Dann aber springt Boudu in die Seine und M. Lestingois, der wirklich ein gutes Herz hat, springt hinterher, ihn zu retten. Er nimmt ihn in seinen Haushalt auf - und erlebt sein blaues Wunder. Boudu bricht über das vom pater familias (sehr sanft) patriarchalisch zusammengehaltene Haus herein wie ein Unwetter (dessen Natur eine rein soziale Provokation ist). Weit davon entfernt, sich für die Lebensrettung dankbar zu zeigen, entwickelt er seine anarchische Sprengkraft: mit denkbar unfeinen Methoden und denkbar feinem Gespür für die Schwachstellen der Konstruktion.
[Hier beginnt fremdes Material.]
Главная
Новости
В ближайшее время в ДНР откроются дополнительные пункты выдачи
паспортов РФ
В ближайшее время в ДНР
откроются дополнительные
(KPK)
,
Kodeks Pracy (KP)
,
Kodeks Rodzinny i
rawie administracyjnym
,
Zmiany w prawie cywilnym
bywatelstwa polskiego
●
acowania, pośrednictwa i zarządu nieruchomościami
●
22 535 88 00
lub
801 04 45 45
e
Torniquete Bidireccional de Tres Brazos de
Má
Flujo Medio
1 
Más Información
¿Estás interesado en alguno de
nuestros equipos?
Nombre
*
Das soziale Vokabular ist hier in ein komödiantisches übersetzt: die ihre Zoten hinter Anspielungen, griechischen Namen und wohlgesetzten Worten verbergende Salonkomödie trifft auf ungebremsten - und von ihr auch nicht zu bremsenden - Slapstick. Nicht nur erweisen sich die brachialen Mittel von Boudus Anarchie/Komik als denen der zivilisierten Komödie zerstörerisch überlegen, zuletzt laufen die Damen des Hauses gar mit fliegenden Fahnen zum seltsam attraktiven Unhold über. Der Höhepunkt ist eine Vergewaltigung Mme Lestingois', der diese aber nur anfänglichen Widerstand entgegensetzt. Renoir inszeniert diesen Moment derart anzüglich, dass das züchtige Wegschwenken der Kamera ein bloßes einverständiges Scheinmanöver ist.
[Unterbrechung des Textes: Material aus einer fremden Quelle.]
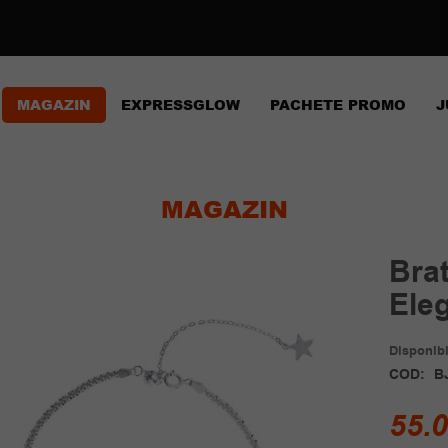
MAGAZIN
EXPRESSGLOW
PACHETE PROMO
J
MAGAZIN
Brat
Ele
Disponibil
COD:
B
55.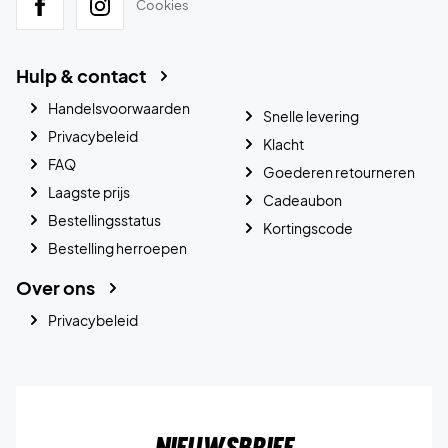
Cookies
Hulp & contact
Handelsvoorwaarden
Snelle levering
Privacybeleid
Klacht
FAQ
Goederen retourneren
Laagste prijs
Cadeaubon
Bestellingsstatus
Kortingscode
Bestelling herroepen
Over ons
Privacybeleid
Nieuwsbrief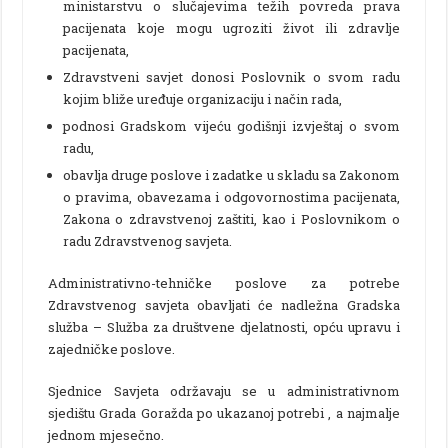
ministarstvu o slučajevima težih povreda prava
pacijenata koje mogu ugroziti život ili zdravlje
pacijenata,
Zdravstveni savjet donosi Poslovnik o svom radu
kojim bliže uređuje organizaciju i način rada,
podnosi Gradskom vijeću godišnji izvještaj o svom
radu,
obavlja druge poslove i zadatke u skladu sa Zakonom
o pravima, obavezama i odgovornostima pacijenata,
Zakona o zdravstvenoj zaštiti, kao i Poslovnikom o
radu Zdravstvenog savjeta.
Administrativno-tehničke poslove za potrebe
Zdravstvenog savjeta obavljati će nadležna Gradska
služba – Služba za društvene djelatnosti, opću upravu i
zajedničke poslove.
Sjednice Savjeta održavaju se u administrativnom
sjedištu Grada Goražda po ukazanoj potrebi , a najmalje
jednom mjesečno.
Durch einen glücklichen Zufall, Boudu gewinnt den Hauptpreis der Lotterie, scheint die Zähmung des Widerspenstigen noch zu gelingen: das eigentliche, seinem sozialen Stand gemäße Objekt seiner Begierde, das Hausmädchen, willigt in die Hochzeit ein. Man sieht die Feierlichkeiten, Boudu ist in Anzug und Hut gezwängt, auch die Familie Lestingois ist demonstrativ wieder vereint und versöhnt. Man unternimmt eine friedliche Bootspartie - und in Erinnerung an den Anfang des Films ist Boudu hier wieder in seinem Element. Durch eine erneute Slapstick-Aktion bringt er das Boot zum Kentern; als wäre es ein chemisches Experiment verbinden sich die zu einander gehörigen sozialen Moleküle nun wieder zu ihrer anfänglichen Formation. Kleider machen keine Leute: Boudu lässt sich den Fluss hinab treiben, weg von der Gesellschaft, reißt sich an Land den Anzug vom Leib, wirft sich in die Lumpen einer am Wegesrand stehenden Vogelscheuche und sagt seinem Hut adieu. Der Rest der Festgesellschaft wird von Renoir zu einem Gruppenbild versammelt, die nasse Kleidung ist abgeworfen, paradiesische Nacktheit wird nur von Blättern und Pflanzen verhüllt. Was sich enthüllt, ist die soziale Natur des Menschen: mag sein, er kann aus seinen Kleidern, keinesfalls aber aus seiner Haut.